◆ WORK TO BE COMPLETED ◆
Would you print the lines below exactly, beginning at the line that has "Dekóder pro TV stěnu" and stopping after the line that has "провода крепятся к"? Only those lines, and no pictures.

◆ LISTED RECORDS ◆
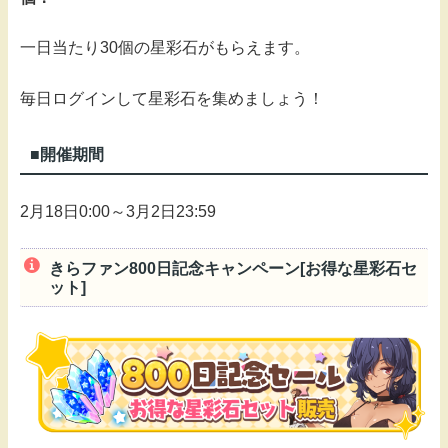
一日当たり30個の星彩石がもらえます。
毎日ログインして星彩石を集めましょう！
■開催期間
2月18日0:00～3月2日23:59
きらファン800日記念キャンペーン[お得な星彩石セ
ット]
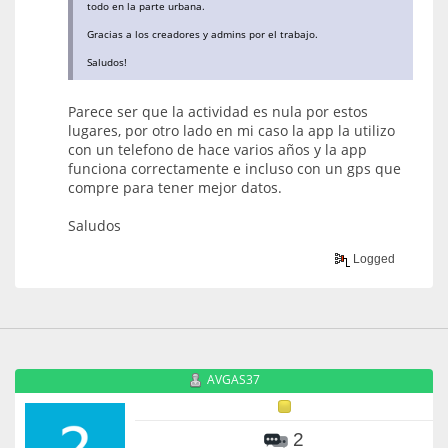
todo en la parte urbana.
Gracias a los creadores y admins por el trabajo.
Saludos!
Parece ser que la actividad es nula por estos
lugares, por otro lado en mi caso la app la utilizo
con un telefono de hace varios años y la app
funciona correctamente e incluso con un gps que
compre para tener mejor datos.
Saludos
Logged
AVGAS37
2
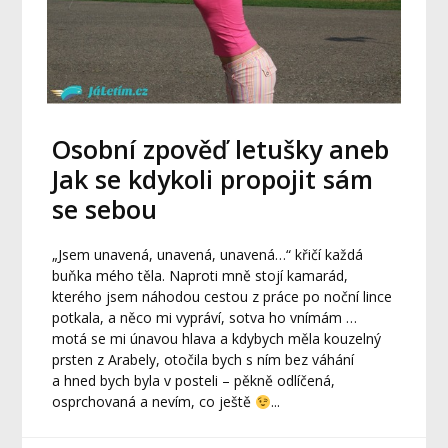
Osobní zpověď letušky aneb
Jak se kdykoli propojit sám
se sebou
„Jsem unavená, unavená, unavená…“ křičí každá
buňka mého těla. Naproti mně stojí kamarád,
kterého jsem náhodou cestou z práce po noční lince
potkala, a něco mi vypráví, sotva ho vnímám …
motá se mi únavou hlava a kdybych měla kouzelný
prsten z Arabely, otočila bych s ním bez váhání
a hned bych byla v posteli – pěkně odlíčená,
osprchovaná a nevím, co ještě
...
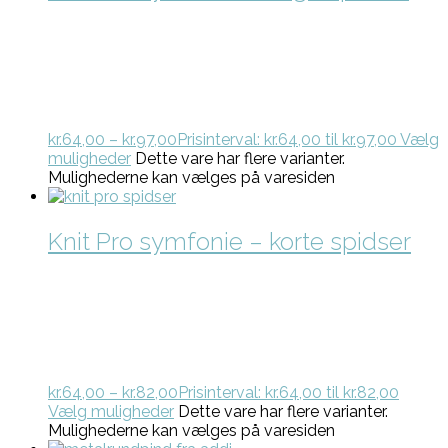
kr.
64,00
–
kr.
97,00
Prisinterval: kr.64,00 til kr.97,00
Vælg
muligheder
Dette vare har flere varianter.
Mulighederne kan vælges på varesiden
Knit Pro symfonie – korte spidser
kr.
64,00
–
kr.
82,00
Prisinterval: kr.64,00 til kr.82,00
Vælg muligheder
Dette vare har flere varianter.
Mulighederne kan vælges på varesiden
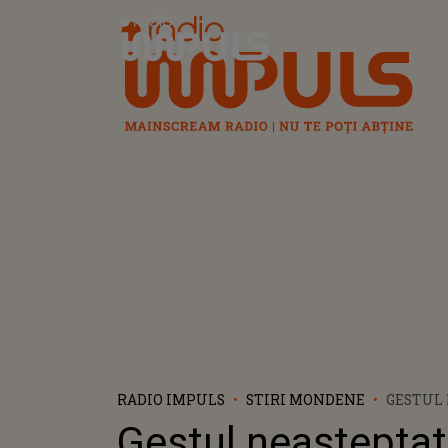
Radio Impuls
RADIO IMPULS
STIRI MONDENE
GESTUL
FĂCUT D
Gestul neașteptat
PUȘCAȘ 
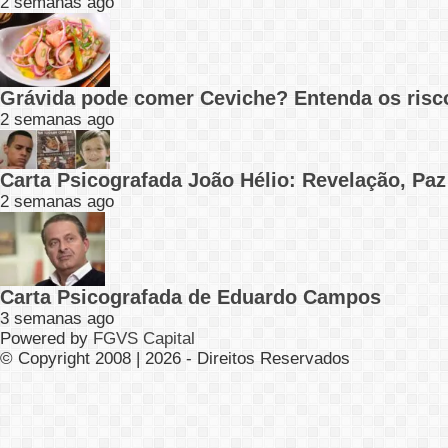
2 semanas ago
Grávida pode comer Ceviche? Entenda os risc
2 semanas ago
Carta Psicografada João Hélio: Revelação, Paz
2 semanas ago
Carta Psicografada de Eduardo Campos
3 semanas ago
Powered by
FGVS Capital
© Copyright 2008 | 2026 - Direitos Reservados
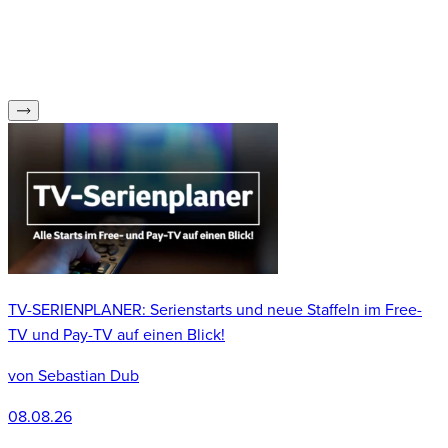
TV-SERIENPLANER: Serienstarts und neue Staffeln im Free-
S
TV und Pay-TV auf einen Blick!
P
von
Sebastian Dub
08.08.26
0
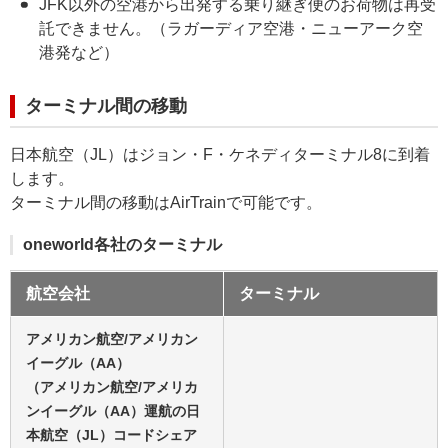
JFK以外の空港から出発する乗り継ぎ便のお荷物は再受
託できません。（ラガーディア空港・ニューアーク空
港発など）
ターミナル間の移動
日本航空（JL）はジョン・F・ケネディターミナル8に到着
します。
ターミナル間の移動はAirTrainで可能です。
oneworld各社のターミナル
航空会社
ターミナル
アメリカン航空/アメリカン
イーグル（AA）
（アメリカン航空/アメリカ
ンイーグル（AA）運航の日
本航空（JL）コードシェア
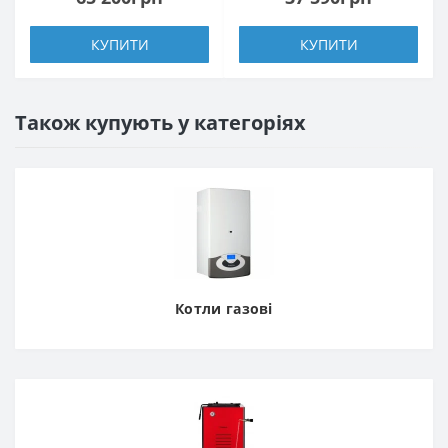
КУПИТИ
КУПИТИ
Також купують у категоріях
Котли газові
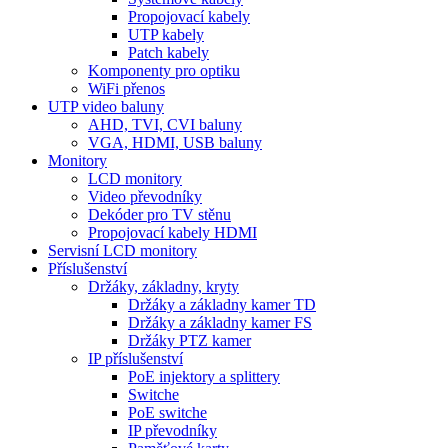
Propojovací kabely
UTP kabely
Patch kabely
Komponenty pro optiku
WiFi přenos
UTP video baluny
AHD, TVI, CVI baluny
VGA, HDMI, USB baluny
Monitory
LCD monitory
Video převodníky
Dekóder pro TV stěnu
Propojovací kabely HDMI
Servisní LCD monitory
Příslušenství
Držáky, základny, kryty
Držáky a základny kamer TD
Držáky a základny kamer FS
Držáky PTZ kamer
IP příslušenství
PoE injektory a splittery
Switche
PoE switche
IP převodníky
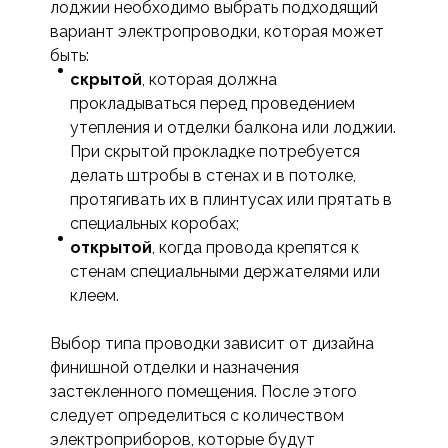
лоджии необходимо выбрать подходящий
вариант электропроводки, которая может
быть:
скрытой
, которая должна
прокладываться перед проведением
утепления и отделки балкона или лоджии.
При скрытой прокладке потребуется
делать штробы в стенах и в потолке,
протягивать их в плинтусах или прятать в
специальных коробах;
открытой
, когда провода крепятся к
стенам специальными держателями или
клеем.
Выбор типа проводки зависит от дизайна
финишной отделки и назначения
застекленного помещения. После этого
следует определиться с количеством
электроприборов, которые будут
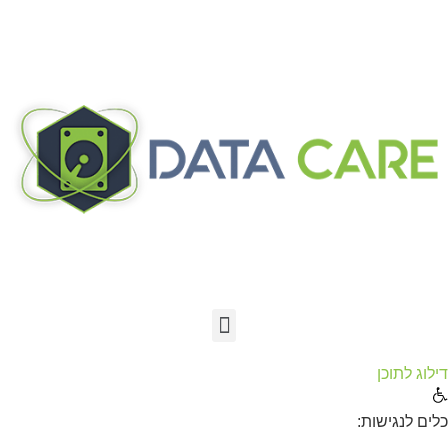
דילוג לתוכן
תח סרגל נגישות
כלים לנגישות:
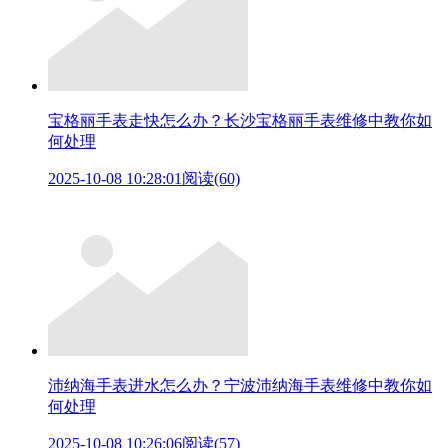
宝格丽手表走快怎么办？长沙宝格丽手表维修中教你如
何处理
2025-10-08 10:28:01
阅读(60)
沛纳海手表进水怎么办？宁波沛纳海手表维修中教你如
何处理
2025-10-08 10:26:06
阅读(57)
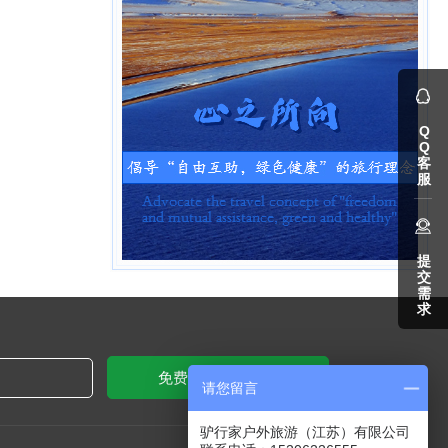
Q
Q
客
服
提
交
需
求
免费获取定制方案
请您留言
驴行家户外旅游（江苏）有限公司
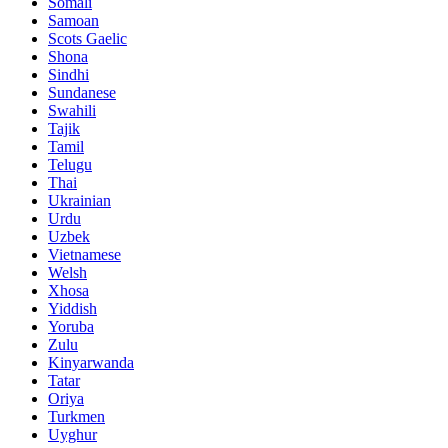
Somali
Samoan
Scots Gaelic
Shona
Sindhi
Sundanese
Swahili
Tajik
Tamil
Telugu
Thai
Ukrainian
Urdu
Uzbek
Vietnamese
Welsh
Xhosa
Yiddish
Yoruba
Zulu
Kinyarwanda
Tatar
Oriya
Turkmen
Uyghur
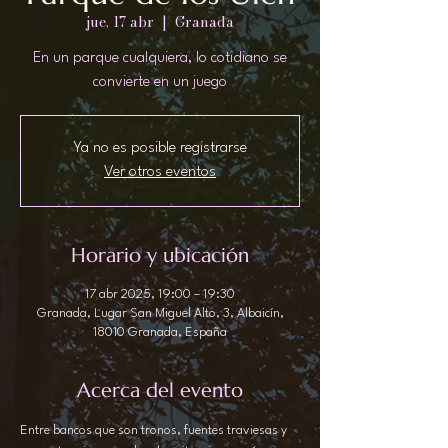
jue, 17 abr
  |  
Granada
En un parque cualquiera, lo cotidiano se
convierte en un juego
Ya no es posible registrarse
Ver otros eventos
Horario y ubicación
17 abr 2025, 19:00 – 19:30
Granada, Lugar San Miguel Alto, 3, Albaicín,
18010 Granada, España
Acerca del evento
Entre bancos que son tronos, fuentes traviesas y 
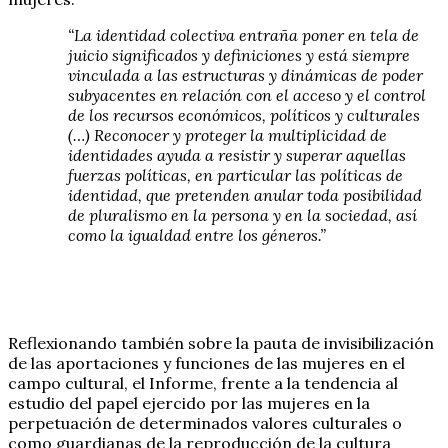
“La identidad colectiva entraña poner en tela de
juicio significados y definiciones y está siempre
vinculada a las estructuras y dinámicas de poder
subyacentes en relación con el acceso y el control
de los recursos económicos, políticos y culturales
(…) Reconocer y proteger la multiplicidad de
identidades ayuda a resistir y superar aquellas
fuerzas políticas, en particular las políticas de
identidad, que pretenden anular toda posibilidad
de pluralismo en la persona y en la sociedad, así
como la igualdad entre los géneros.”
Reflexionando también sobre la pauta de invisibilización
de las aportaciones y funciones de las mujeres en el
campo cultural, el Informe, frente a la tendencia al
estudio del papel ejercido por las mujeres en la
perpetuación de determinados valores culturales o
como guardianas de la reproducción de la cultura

◆ WORKED SOLUTION ◆
Dekóder pro TV stěnu
Propojovací kabely HDMI
Servisní LCD monitory
Příslušenství
Držáky, základny, kryty
Držáky a základny kamer TD
Držáky a základny kamer FS
Držáky PTZ kamer
IP příslušenství
PoE injektory a splittery
Switche
PoE switche
IP převodníky
лоджии необходимо выбрать подходящий
вариант электропроводки, которая может
быть:
скрытой
, которая должна
прокладываться перед проведением
утепления и отделки балкона или лоджии.
При скрытой прокладке потребуется
делать штробы в стенах и в потолке,
протягивать их в плинтусах или прятать в
специальных коробах;
открытой
, когда провода крепятся к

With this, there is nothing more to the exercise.